Penn State won't be able to issue the full amount of scholarships until 2016. It's banned from postseason play until then, too. During the months after news of the sexual abuse scandal broke, PSU players were allowed to transfer freely. Sirles remembers hearing that some schools were recruiting on campus.
“The guys that play there, they want to play there,” Sirles said. “They want to play for Penn State and they're going to play their tails off for their coach and their senior group.”
That's why the Huskers are expecting a physical, hard-nosed game Saturday.
“Prideful, tough team,” Sirles said of Penn State. “That's how they've been every year we've played them. They're a very prideful group.”
Anderson excited to play back home
Linebacker Zaire Anderson gets a chance to go back to his home state as Nebraska visits Penn State on Saturday.
That will mean about 18 family members and friends coming to see Anderson and the Huskers play at Beaver Stadium in University Park. Anderson is from Philadelphia.
“It's going to be exciting,” Anderson said. “It's going to make me play even harder.”
Anderson has started three of the Huskers' past four games at weakside linebacker. The 5-foot-11 220-pounder played tailback at Frankford High in Philly before converting to linebacker at Riverside (Calif.) Community College.
“I thought it was kind of easier,” he said. “I was just sick of getting hit, and I'd rather give the hit. So I was just like, 'I'm going to switch and see how it works out for me.' ”
Anderson said he wasn't recruited by Penn State, but didn't really follow the Nittany Lions growing up, either.
DBs learn from Hail Mary plays
Sometime over the weekend, the Nebraska defensive backs saw the play that haunts their nightmares.
That'd be the miracle touchdown Auburn scored on fourth-and-18 to beat Georgia after two Bulldog defensive backs collided while going for the interception. Once they collided, the ball popped forward to a Tiger receiver, who caught it and walked into the end zone.
“That's the worst,” nickel Ciante Evans said.
“That's not a good feeling,” safety Corey Cooper said. “You don't want too many guys jumping for the ball. You want one guy jumping while the other guy's boxing out.”
Evans said the play was similar to when he and former Husker safety Daimion Stafford collided going for a ball against Wisconsin in 2011. Badger wide receiver Nick Toon caught the ball after neither Evans nor Stafford could.
“In the moment, you can't blame defensive backs for tying to make a play on the ball like the coaches are telling them to,” Evans said. “It's football. Things like that happen.”

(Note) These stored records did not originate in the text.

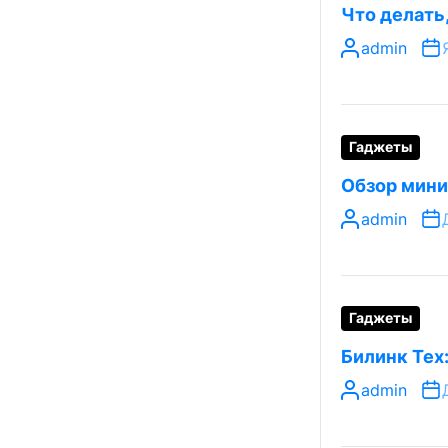
Что делать
admin
Гаджеты
Обзор мини
admin
Гаджеты
Билинк Тех
admin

Cooper said the Husker defensive backs didn't talk about the Auburn-Georgia play. But they discussed Northwestern's mistakes on the Hail Mary. Instead of covering NU wide receiver Jordan Westerkamp in the back of the Hail Mary horde, all Wildcat defenders went for the ball.
Said Evans: “You know you say it all the time, but you never know how the ball rolls. You have to know to knock it down.”
Injured linemen game-time decisions
Nebraska offensive coordinator Tim Beck said “we're healing” Tuesday when asked about the status of a number of injured Huskers, specifically several offensive linemen.
Beck said Sirles, Jake Cotton and some others will be game-time decisions for Penn State. NU is trying to “get what we can get out of them in practice.”
“Whatever they can do, they're giving us,” Beck said. “And I'm proud of 'em for it.”
Beck said center Mark Pelini was one of those who stood out against Michigan State as Nebraska ran for 182 yards on the Spartans. The junior was making only his second career start because of the reshuffling on the line.
“Mark Pelini played a really, really solid game,” Beck said. “I thought all those guys up front had a nice game. It was good to see that, because we're going to need it again.”